例え世界中の人間がお前の敵になったって、俺だけはどんな時でもお前の傍にいて、ずっとお前を護る。

誰よりも傍にいて、誰よりも幸せにするよ。

後悔なんか、絶対にさせたりしないから。」



「………」




真っ直ぐに、僕へと差し出された手。

迷いもなく、綱吉の意志を表すように、ただ、僕だけを求めて差し出された手。

僕はその差し出された手をただ、じっと見つめる。

彼の真意を確かめるように。

彼の想いを確かめるように。

"あの時"と、同じように。



「ねえ、だから俺を信じてよ。

もし俺の隣に居て俺のこと期待はずれだと思ったら、

もし俺がお前を裏切ったりすることがあったら、

その時はいつでも俺の命をあげる。

……だから」




一年前、僕は彼の言葉を信じ、彼の手を取った。

あの時、彼の手に触れた時、流れ込んできた記憶。


それは、彼自身が大事にしまっていた未来の僕と未来の彼の想いの塊であり、彼が初代霧であり最初の六道骸から渡されたという懐中時計に籠められた想いの塊で。




「俺を…選んでよ」



揺らぐことなく真っすぐに僕を見つめる眼差し。

揺らぐことなく真っすぐに僕に伸ばされた手。



一年前の僕は混乱していて、僕は、あの時彼の手を取ったのは、自分の意志なんかじゃなくって初代の、そして未来の僕の想いに絆されているのだと思った。



だから。




「…むくろ?」



だから目覚めた時、彼にあの世界でのことを覚えているかと尋ねられて、覚えていないと咄嗟に嘘をついた。



自分の気持ちに自信が持てなくて。

彼の言葉を信じることが怖くて。




「………少しでも」

「……?」

「少しでも僕を失望させるようなことがあったら、その時は躊躇うことなく本当に君の命もらいますよ」

「いいよ、いつでももってってよ」



けれど、あの時と同じように脅しをかけたって、やっぱり君はあの時と同じように嬉しそうに笑うんだ。

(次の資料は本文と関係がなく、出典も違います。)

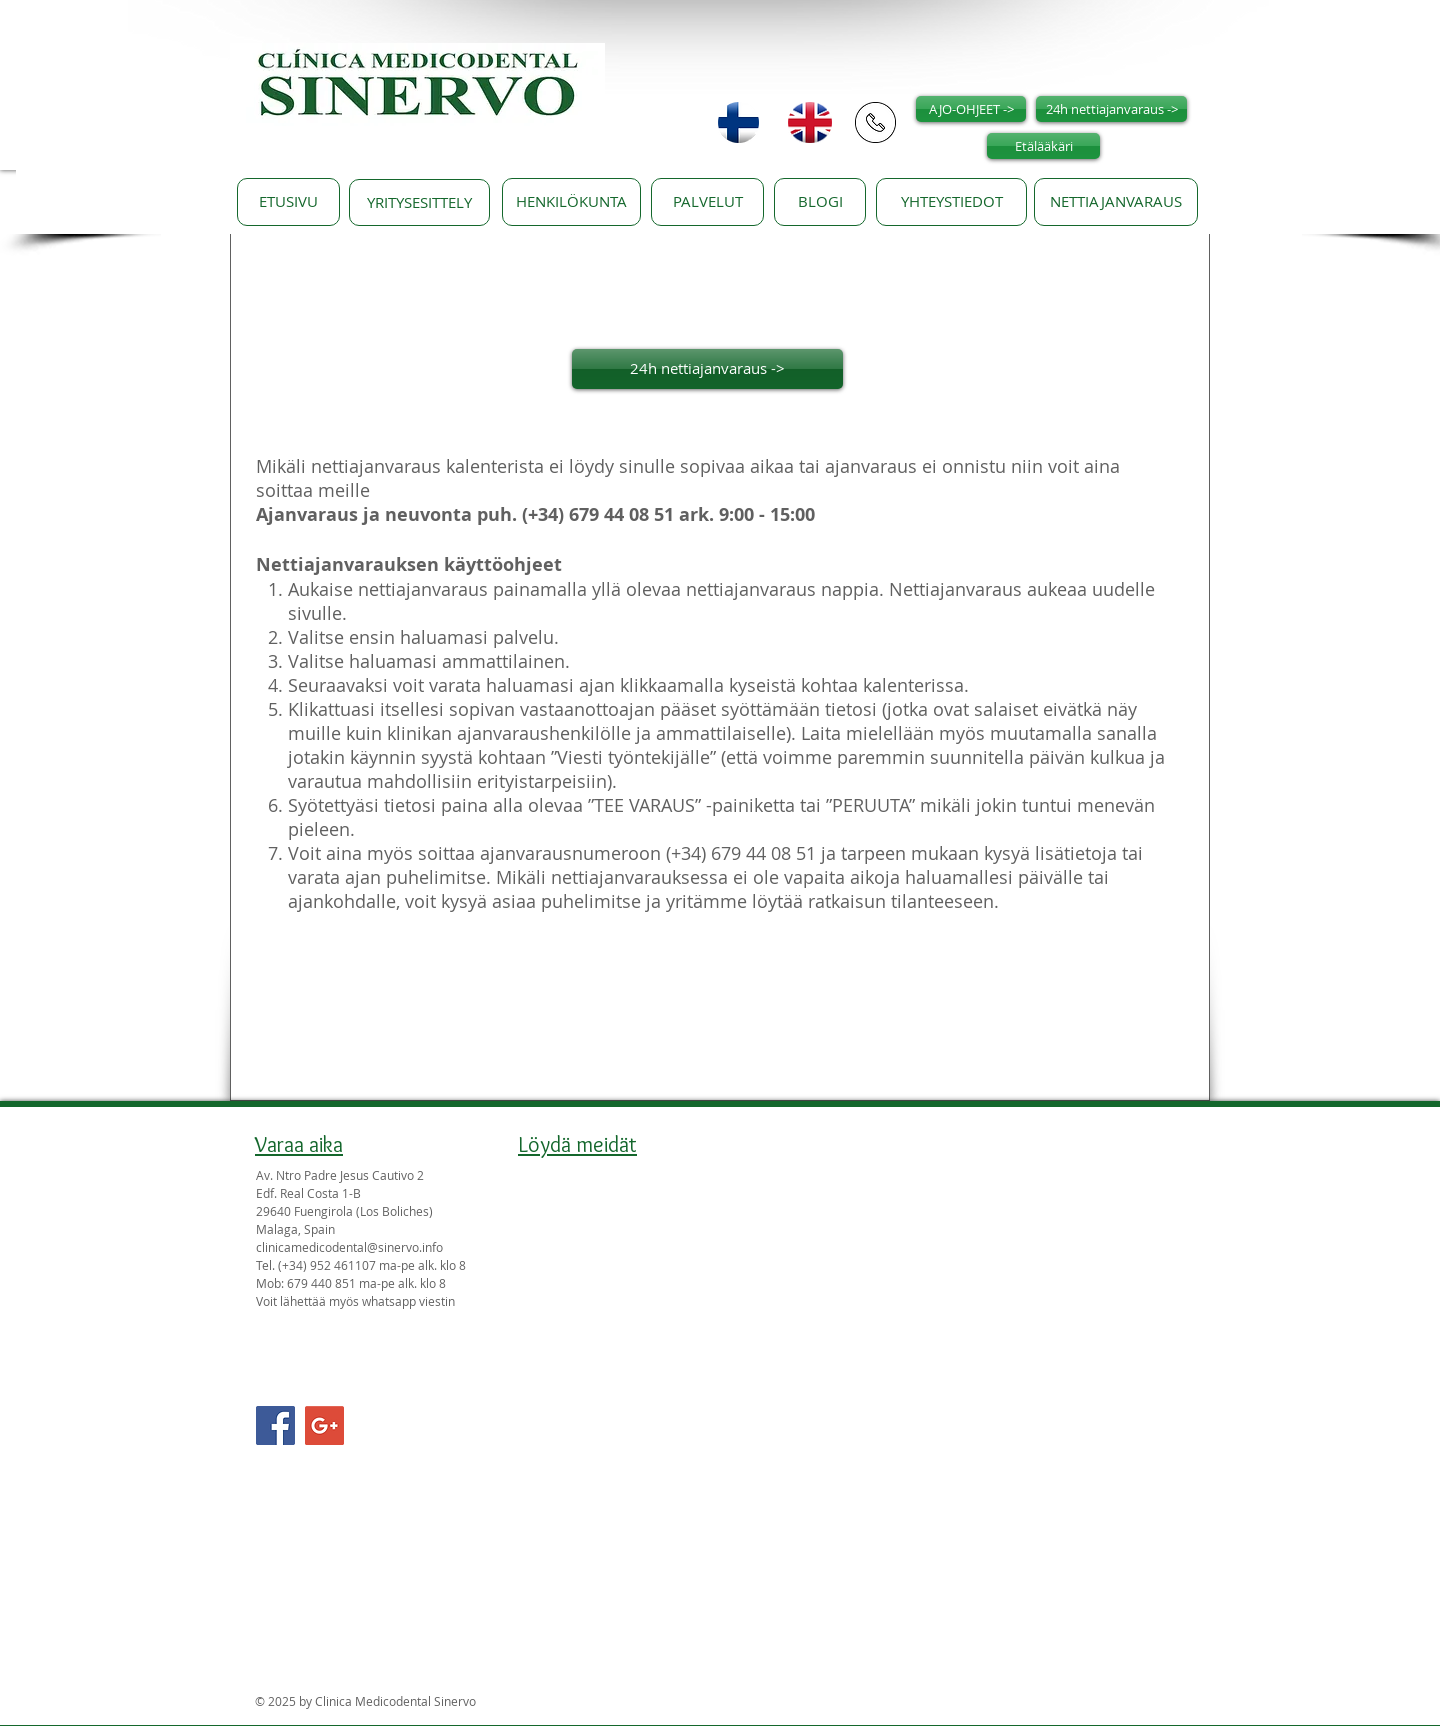 The height and width of the screenshot is (1726, 1440). I want to click on [NETTIAJANVARAUS], so click(1116, 202).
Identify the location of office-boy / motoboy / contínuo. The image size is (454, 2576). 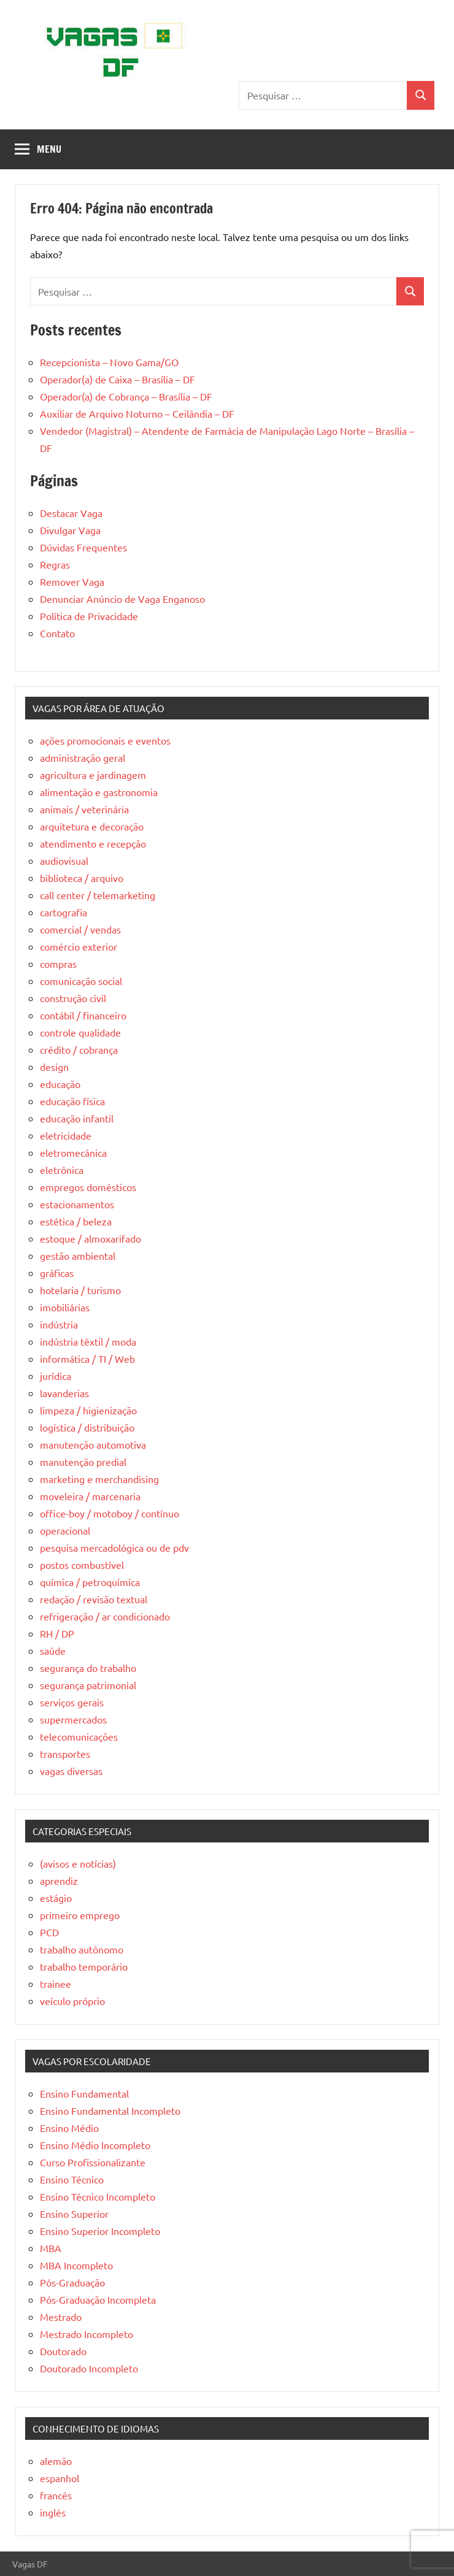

だから結局僕は、ゆっくりと差し伸べられた手を取り、見てるこっちの方が恥ずかしくなるような彼の表情に我慢出来なくて視線を逸らす。



あの時の、ように。



「……だいたいっ。突然過ぎます。ここに来るつもりだったのなら、もっと前から準備しておけば良かったでしょうに」

「……あ、それはさ。」



苦し紛れに話題の矛先を変えれば、綱吉は何かを探すようにごそごぞと自分のズボンを探り、僕の目の前に鈍く輝く時計を差し出した。



「……それ」



彼の手の中の物に、僕は目を見開いて言葉を失った。

だって、その手の中にあるものは僕が持っているものと全く同じで。



「これは、初代大空の持ってた懐中時計なんだって。歴代ボスの遺品の整理をしてたら出てきたからって、何故か九代目が俺宛に送ってきて、ちょうど昨日届いたんだ。」

「……プリーモの?」

「うん。で、なんとなく開けてみたら裏蓋にメッセージが刻まれてて。それ見たらさ、骸が持ってた初代霧だった骸の懐中時計のこと思いだしてさ。それで、今日が骸を助けに行った日だってことに気づいて。そしたらどうしてもお前と此処に来たくなっちゃってさ。リボーン拝み倒して手配してもらったってわけ」

「………」



これももう針は止まっちゃってるんだけどね、と残念そうに呟く彼の言葉を思考の端で聴きながら、僕は彼の手の中の懐中時計をじっと見つめる。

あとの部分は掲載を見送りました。